As I write this I sit in the Dallas-Fort Worth airport - on my way home from a head-spinning two days of airports, layovers, over-priced bottled water and kisses good-bye. It was a bitter-sweet trip bringing my munchkins to their dad and using the short time I had in town to visit one of my best friends, Shaleen. During the days, weeks or months leading up to taking the kids to their dad I typically don't think too hard about the whole situation, otherwise I'd be a wreck at the very thought of not seeing them daily. Instead, I just live in the moment - think about the time we have together, not the time we'll spend apart. This, as we all know, is an unhealthy little thing called denial. But it works best for me, as backwards as that might sound. So...in denial I'll stay (at least on this topic).

It wasn't until our final approach into Albuquerque yesterday that I struggled to maintain my bearing. It took every ounce of strength within me to keep from crying. But I managed not to bawl my eyes out (in that moment). For the kids sake. 

Today, as I sit in this cold, sterile airport, where strangers zip past each other without blinking an eye; I'm childless. I take the escalators without Owen's tiny hand holding mine. I buy a magazine and don't have little voices asking me if they can each pick out a candy. I stand at my gate and only need to look for one empty seat rather than 4. I put my earbuds in because I don't need to focus my attention onto my three little busy-bodied children. I go to the restroom and it only takes 5 minutes, not 20. On the plane I'm not offered cookies or blankets. I don't get smiles from the fellow passengers who watch as Owen performs his latest stand-up act. Nope. Instead, I try not to cry when I see a little boy wheeling his little orange and green Diego backpack behind him. I try not to stare at the sleeping baby in the seat across the aisle from me. I see a young dad alone with his two kids, no ring on his finger, and I can't help but wonder if he's going to drop them off to their mom, if he's going to be childless on his return flight home too. I wonder their story. I wonder their emotions. I wonder how he handles it. I wonder if denial works for him.

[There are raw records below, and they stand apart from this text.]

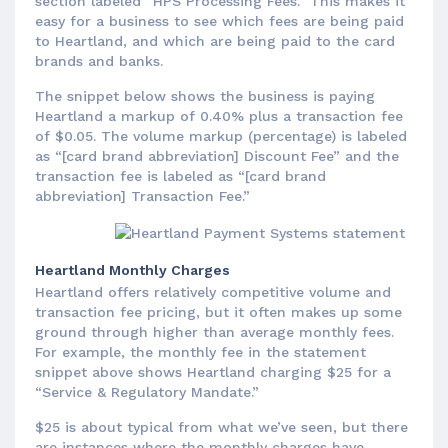
section labeled “HPS Processing Fees.” This makes it
easy for a business to see which fees are being paid
to Heartland, and which are being paid to the card
brands and banks.
The snippet below shows the business is paying
Heartland a markup of 0.40% plus a transaction fee
of $0.05. The volume markup (percentage) is labeled
as “[card brand abbreviation] Discount Fee” and the
transaction fee is labeled as “[card brand
abbreviation] Transaction Fee.”
Heartland Monthly Charges
Heartland offers relatively competitive volume and
transaction fee pricing, but it often makes up some
ground through higher than average monthly fees.
For example, the monthly fee in the statement
snippet above shows Heartland charging $25 for a
“Service & Regulatory Mandate.”
$25 is about typical from what we’ve seen, but there
are instances where the monthly charges have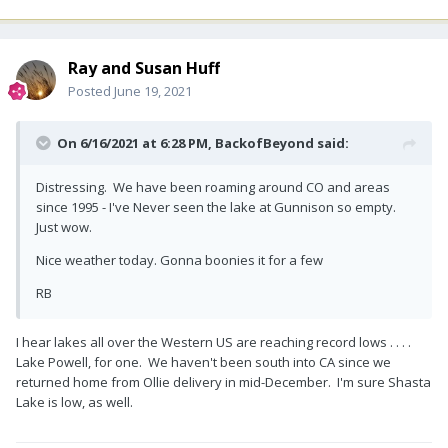
Ray and Susan Huff
Posted
June 19, 2021
On 6/16/2021 at 6:28 PM,
BackofBeyond
said:
Distressing. We have been roaming around CO and areas
since 1995 - I've Never seen the lake at Gunnison so empty.
Just wow.
Nice weather today. Gonna boonies it for a few
RB
I hear lakes all over the Western US are reaching record lows . . . .
Lake Powell, for one. We haven't been south into CA since we
returned home from Ollie delivery in mid-December. I'm sure Shasta
Lake is low, as well.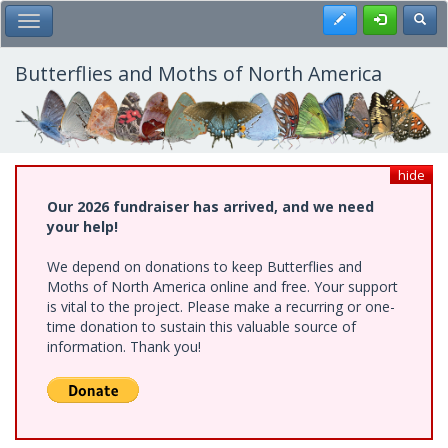
Skip
Register
Toggl
Toggle Main Menu
to
main
content
Butterflies and Moths of North America
hide
Our 2026 fundraiser has arrived, and we need
your help!
We depend on donations to keep Butterflies and
Moths of North America online and free. Your support
is vital to the project. Please make a recurring or one-
time donation to sustain this valuable source of
information. Thank you!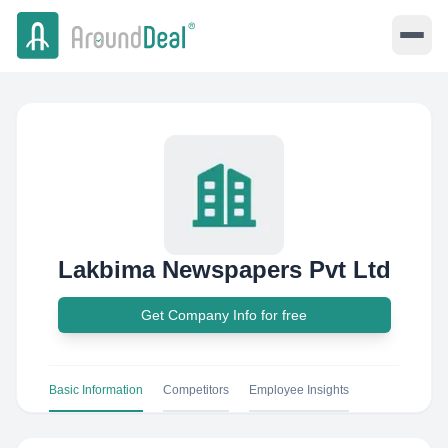
Lakbima Newspapers Pvt Ltd
Get Company Info for free
Basic Information
Competitors
Employee Insights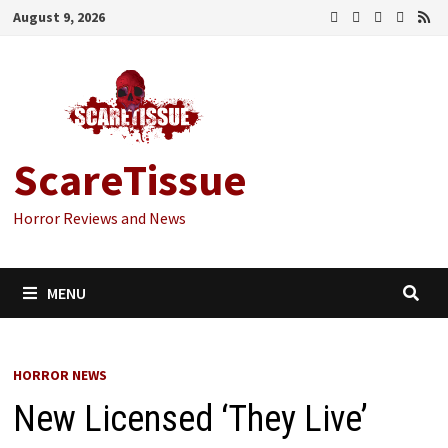
Skip
August 9, 2026
to
content
ScareTissue
Horror Reviews and News
MENU
HORROR NEWS
New Licensed ‘They Live’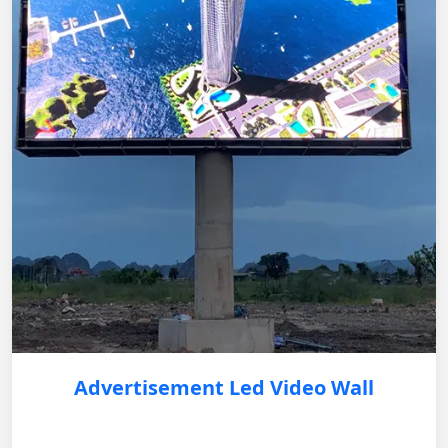
Advertisement Led Video Wall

I see a group of kids waiting for the stewardess and I think to myself that those could be my kids in a few years. They are all straight-faced, wide-eyed, quiet. They don't bounce around and giggle like the other kids that are flying with their parents. They sit there looking oh-so-serious, with tags hanging from their necks labeling them each as an "unaccompanied minor." Two of the four kids get into a little golf cart that pulls up to our gate, a gate attendant hands the driver of the cart paperwork (I assume it's the children's gate assignments), talks to him for a minute and he drives off. The whole time I watched the kids not a single on of them spoke. Not even to one another. One wore a backpack as big as he was and clung to his pillow the entire time. The other just stood there, empty-handed, with a messenger bag slung across his body, not showing a single emotion. As I watch them, my eyes water and I hold back the tears the same way I held back the flood gates when I hugged my kiddos good-bye just 24 hours ago. And I realize I'm a mess. I supposed the moment you give birth and become a mother you are automatically a mess when it comes to emotions and situations involving your children. This solo flight home, coupled with watching these children I don't even know journey through the airport with no parent, only a bookbag, a pillow and a blank stare, make me never want to let my children fly alone as minors. I understand that's not feasible for most people. I understand children do it everyday. It's just that, right here and now, I'm in a place, mentally, where I wouldn't ever want my kids to fly alone. 

These kids, these "unaccompanied minors", not only do they have to travel across states alone, but they also have to say good-bye to someone and then get on an airplane afterwards. They don't get to say good-bye to one parent and then immediately have the other parent to lean on and have there as a pillar of strength when they begin to miss the parent/friends/life they just said good-bye to. Nope. Instead, they get a non-reusable necklace and a golf cart ride.